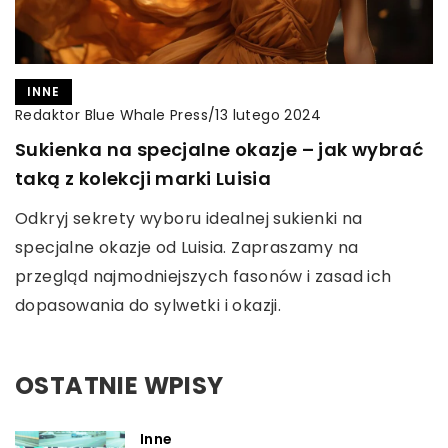
INNE
Redaktor Blue Whale Press
/
13 lutego 2024
Sukienka na specjalne okazje – jak wybrać
taką z kolekcji marki Luisia
Odkryj sekrety wyboru idealnej sukienki na
specjalne okazje od Luisia. Zapraszamy na
przegląd najmodniejszych fasonów i zasad ich
dopasowania do sylwetki i okazji.
OSTATNIE WPISY
Inne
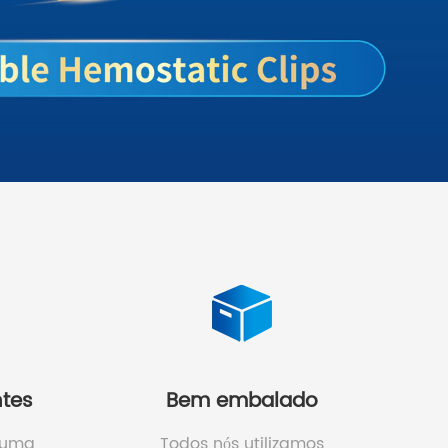
ntes
Bem embalado
 uma
Todos nós utilizamos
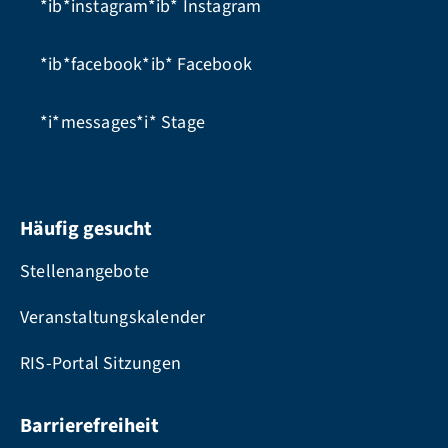
*ib*instagram*ib*
Instagram
*ib*facebook*ib*
Facebook
*i*messages*i*
Stage
Häufig gesucht
Stellenangebote
Veranstaltungskalender
RIS-Portal Sitzungen
Barrierefreiheit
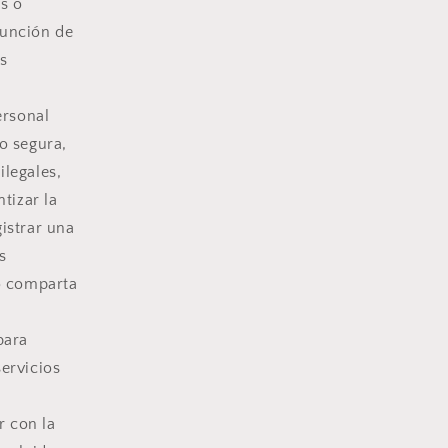
s o
función de
s
ersonal
o segura,
ilegales,
tizar la
gistrar una
s
o comparta
para
servicios
r con la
^^^^^^^^
Wherever the word "specjalne" appears in the records above, copy that line.

Sukienka na specjalne okazje – jak wybrać
specjalne okazje od Luisia. Zapraszamy na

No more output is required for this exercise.